When Mother got a divorce, Pops got out the shotgun and set it at the front door. Just in case, he told neighbors. So he’d be ready. It’s difficult for me to imagine it: a 20-gauge shotgun and box of shells at the door beside the umbrella stand Nanny bought not long after they bought their house. The umbrellas were question marks, wondering when rainy days would arrive. The gun was an exclamation.
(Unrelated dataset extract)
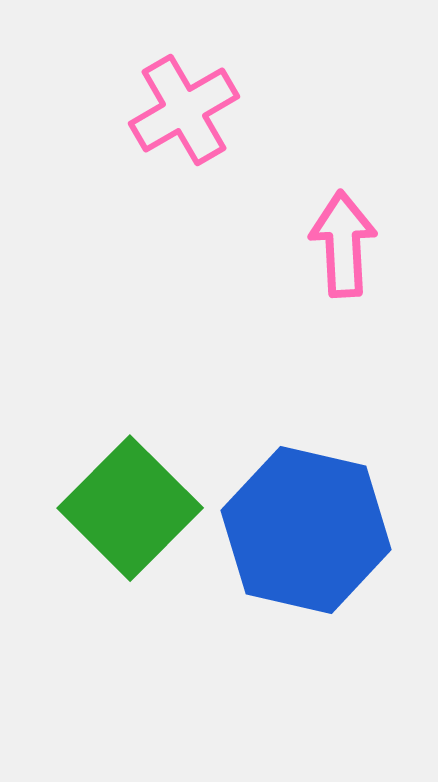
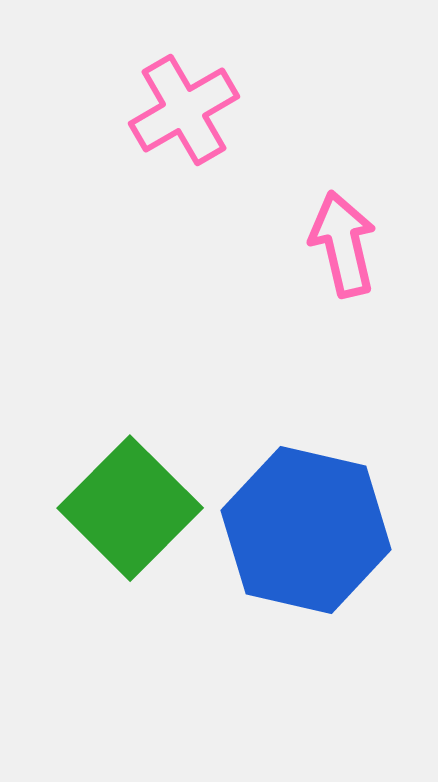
pink arrow: rotated 10 degrees counterclockwise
Mother has told me several times that her father was more severe back then than he is now. It was the ’70s. His temper was like the limbs on the dead pecan tree in the backyard: There was a danger of him snapping when storms rolled in. It’s a loose comparison. But it makes it easier to understand the way these limbs and Pops’ temper shared a potential to cause damage. Wiley Lewallen stands 5 feet 6 inches tall. His nose descends neatly from his forehead to a rounded point, giving him a slightly Irish look, and his deep, worn skin is just a few shades lighter than his Cherokee ancestors. He’s never looked threatening, but he’s always believed in protecting his own. The gun by the front door wasn’t symbolic. It was loaded, and Pops fully intended to pull the trigger on Sam Gaddy, the ex-husband, if the need arose. In my experience, the South is a place where people believe the gun is a central fixture in the household, as important and ordinary as the sugar dish or the cream pitcher for coffee in the mornings.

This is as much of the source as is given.